*Your goal*
Below are the records. List every line holding the word "year".

*Data supplied*
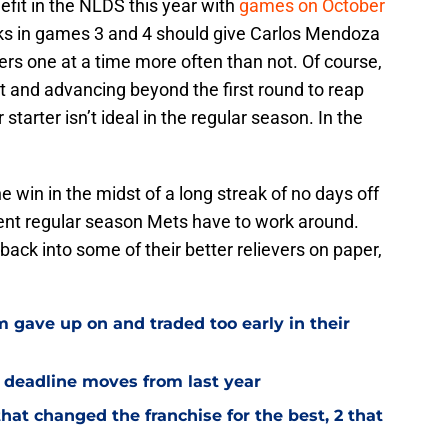
fit in the NLDS this year with
games on October
cks in games 3 and 4 should give Carlos Mendoza
ers one at a time more often than not. Of course,
irst and advancing beyond the first round to reap
 starter isn’t ideal in the regular season. In the
 win in the midst of a long streak of no days off
rent regular season Mets have to work around.
back into some of their better relievers on paper,
 gave up on and traded too early in their
e deadline moves from last year
hat changed the franchise for the best, 2 that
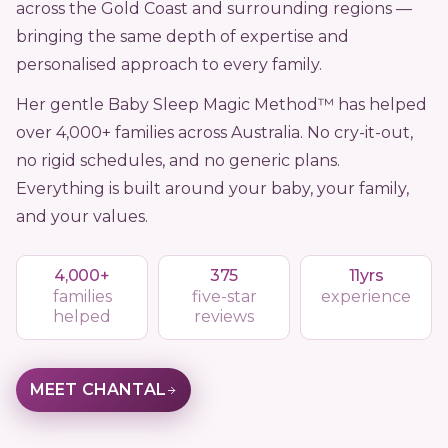
across the Gold Coast and surrounding regions —
bringing the same depth of expertise and
personalised approach to every family.
Her gentle Baby Sleep Magic Method™ has helped
over 4,000+ families across Australia. No cry-it-out,
no rigid schedules, and no generic plans.
Everything is built around your baby, your family,
and your values.
4,000+
375
11yrs
families
five-star
experience
helped
reviews
MEET CHANTAL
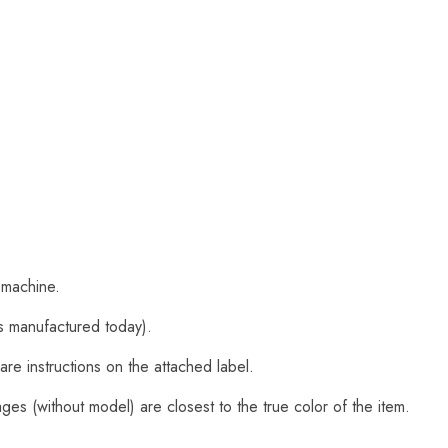
 machine.
s manufactured today).
are instructions on the attached label.
es (without model) are closest to the true color of the item.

*Result of this task*
fit in the NLDS this year with
e deadline moves from last year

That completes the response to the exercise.